Task goal: Tally every line of the entries that contains the string "Reproduction", then reply with only that number.

Data extracted from a collection:
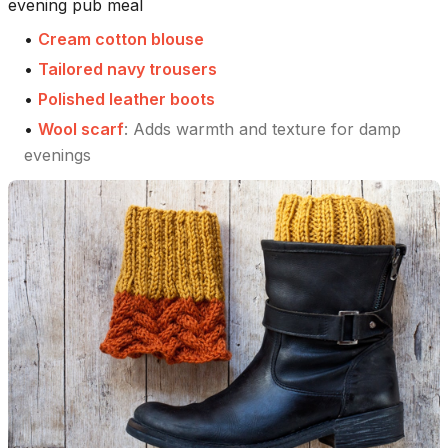
evening pub meal
•
Cream cotton blouse
•
Tailored navy trousers
•
Polished leather boots
•
Wool scarf
:
Adds warmth and texture for damp
evenings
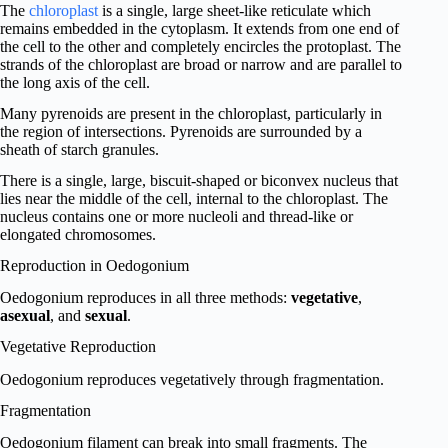
The
chloroplast
is a single, large sheet-like reticulate which
remains embedded in the cytoplasm. It extends from one end of
the cell to the other and completely encircles the protoplast. The
strands of the chloroplast are broad or narrow and are parallel to
the long axis of the cell.
Many pyrenoids are present in the chloroplast, particularly in
the region of intersections. Pyrenoids are surrounded by a
sheath of starch granules.
There is a single, large, biscuit-shaped or biconvex nucleus that
lies near the middle of the cell, internal to the chloroplast. The
nucleus contains one or more nucleoli and thread-like or
elongated chromosomes.
Reproduction in Oedogonium
Oedogonium reproduces in all three methods:
vegetative
,
asexual
, and
sexual
.
Vegetative Reproduction
Oedogonium reproduces vegetatively through fragmentation.
Fragmentation
Oedogonium filament can break into small fragments. The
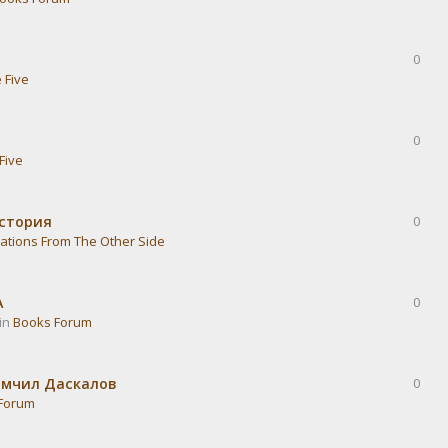
0
 Five
0
Five
история
0
ations From The Other Side
А
0
 in
Books Forum
омчил Даскалов
0
Forum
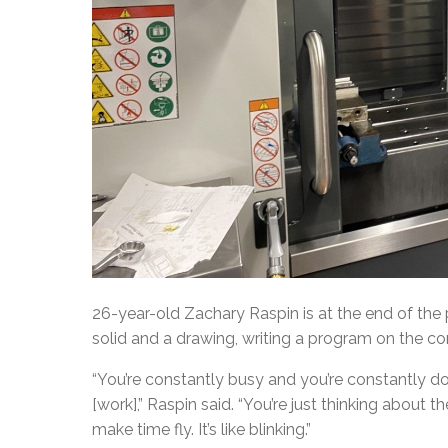
26-year-old Zachary Raspin is at the end of the
solid and a drawing, writing a program on the c
“You’re constantly busy and you’re constantly do
[work],” Raspin said. “You’re just thinking about t
make time fly. It’s like blinking.”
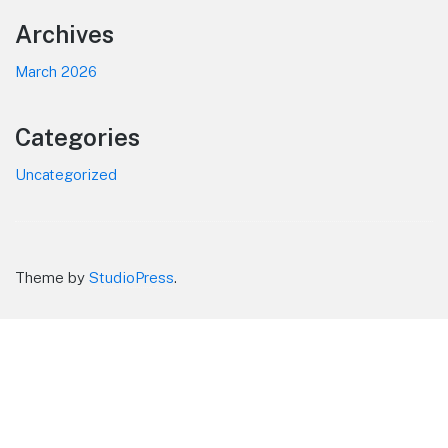
Footer
Archives
March 2026
Categories
Uncategorized
Theme by
StudioPress
.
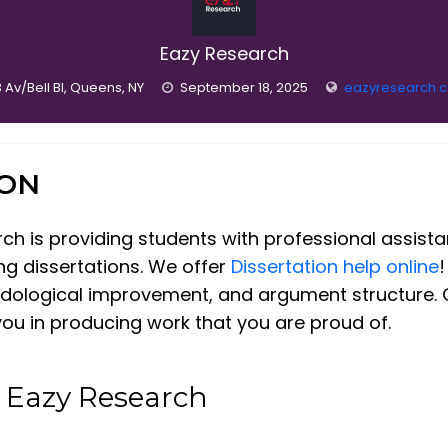
Eazy Research
 Av/Bell Bl, Queens, NY
September 18, 2025
eazyresearch.
ION
arch is providing students with professional assis
ing dissertations. We offer
Dissertation help online
!
odological improvement, and argument structure. O
you in producing work that you are proud of.
t Eazy Research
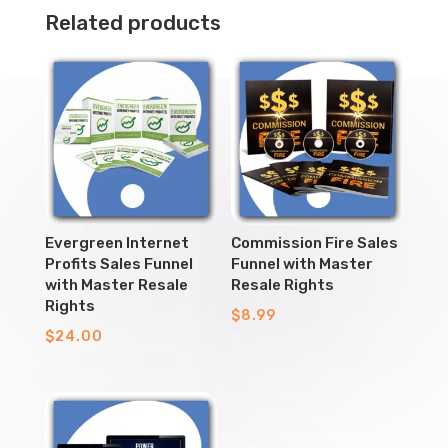
Related products
Evergreen Internet
Commission Fire Sales
Profits Sales Funnel
Funnel with Master
with Master Resale
Resale Rights
Rights
$
8.99
$
24.00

Problem solution: 2